Workshop:

Awkward Objects, Curiosa and Varia: Exploring the Boundaries of the Holocaust Archive

CARMAH Institute

The present workshop aims to reconsider the boundaries of the accepted Holocaust archive by exploring sources that occupy its fuzzy frontiers. While the development of Holocaust Studies has been characterized by the progressive inclusion of a widening array of testimonial forms (Langer 1991) and categories of witnesses (Lanzman 1985; Rittner, Roth 1993; Drane 1989, Kouba 2008), the landscape of potential source materials has yet to be fully exhausted. Unacknowledged “Holocaust curiosa” provide a vantage point to further re-evaluate what we accept as a legitimate historical document or Holocaust representation, and they can also serve as vehicles to critically reassess the ethics of how we approach writing the history of the Holocaust, by fostering truly complex, plural perspectives.
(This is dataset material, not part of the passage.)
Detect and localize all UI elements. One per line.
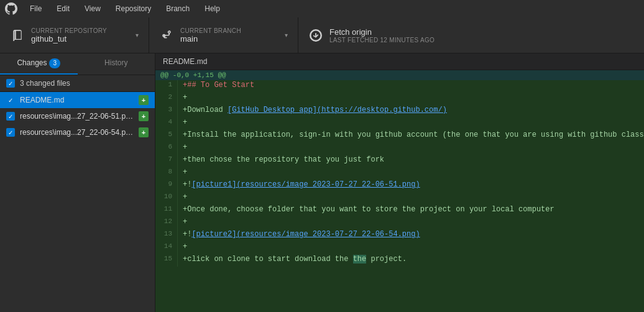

Recent calls to reassess undisclosed power relations and partialities in Western epistemology and parallel efforts to reclaim marginalized knowledges inspires our approach. By retrieving omitted voices, genres, and objects, which have remained invisible “either because they are not produced according to accepted or even intelligible methodologies or because they are produced by absent subjects, subjects deemed incapable of producing valid knowledge” (Santos 2018, 2), we aim to expand and further democratize the Holocaust archive.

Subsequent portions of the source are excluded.